WASHINGTON – In a possible preview of a speech Federal Reserve Chair Janet Yellen will give Monday, a close ally said Friday that the Fed should be in no hurry to raise interest rates, especially after a bleak U.S. jobs report.

The official, Lael Brainard, a Fed board member, said recent economic developments have muddied the picture of the U.S. economy. And she pointed to additional risks, including possible market turmoil if Britain votes later this month to leave the European Union.

“Recent economic developments have been mixed, and important downside risks remain,” Brainard said in a speech to the Council of Foreign Relations in Washington.

“There is a benefit to waiting for additional data to provide confidence that domestic activity has rebounded strongly and reassurance that near-term international events will not derail progress toward our goals,” she said.

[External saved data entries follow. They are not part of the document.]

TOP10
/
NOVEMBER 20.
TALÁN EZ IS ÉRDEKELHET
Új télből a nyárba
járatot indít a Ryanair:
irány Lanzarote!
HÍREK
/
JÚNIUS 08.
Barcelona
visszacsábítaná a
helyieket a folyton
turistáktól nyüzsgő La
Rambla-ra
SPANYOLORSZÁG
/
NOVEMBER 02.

Brainard argued for a delay in what would be the Fed’s second rate hike after an initial increase in December. She suggested that the risk of raising rates too soon and depressing growth were higher than the risk of waiting longer.

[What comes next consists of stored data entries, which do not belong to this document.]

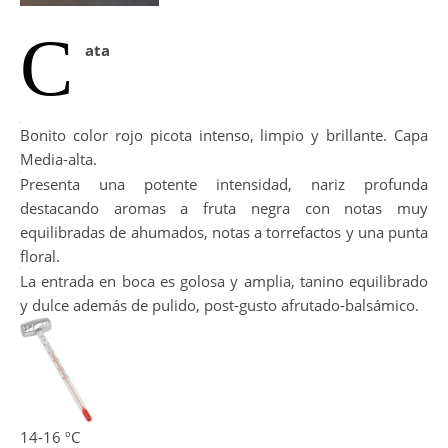
C
ata
Bonito color rojo picota intenso, limpio y brillante. Capa
Media-alta.
Presenta una potente intensidad, nariz profunda
destacando aromas a fruta negra con notas muy
equilibradas de ahumados, notas a torrefactos y una punta
floral.
La entrada en boca es golosa y amplia, tanino equilibrado
y dulce además de pulido, post-gusto afrutado-balsámico.
14-16 ºC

Given that Brainard and Yellen are allies on the Fed board, Brainard’s remarks could turn out to be a preview of the speech Yellen will deliver Monday in Philadelphia. The Fed chair is scheduled to discuss the state of the economy and the outlook for Fed rates.

Speaking at Harvard a week ago, Yellen had said she thought a rate hike would be appropriate in coming months — if the economy kept improving. She said in response to a question that she expected the Fed to gradually raise its key rate, “and probably in the coming months, such a move would be appropriate.”

But Yellen did not specify a date for a Fed move. The Fed’s next three meetings will occur June 14-15, July 26-27 and September 20-21.

Investors’ expectations for a June move dropped sharply Friday after the government said U.S. employers added just 38,000 jobs in May, the fewest in more than five years.

In her speech, Brainard took note of the weak jobs report, saying it suggested that the labour market has slowed and was among a string of mixed readings on the economy.

Brainard also observed that growth remains low in broad measures of pay. And she said that inflation — excluding the volatile categories of food and energy — has yet to “convincingly exceed the low levels that have prevailed over much of the recovery.”

The Fed has linked further rate hikes to higher confidence that inflation is moving toward its long-term 2 per cent target. The Fed’s preferred inflation gauge has remained below that target for the past four years.

In December, the Fed raised its benchmark rate by a quarter-point, the first change after seven years of leaving the rate at a record low near zero. The central bank has left rates unchanged so far this year.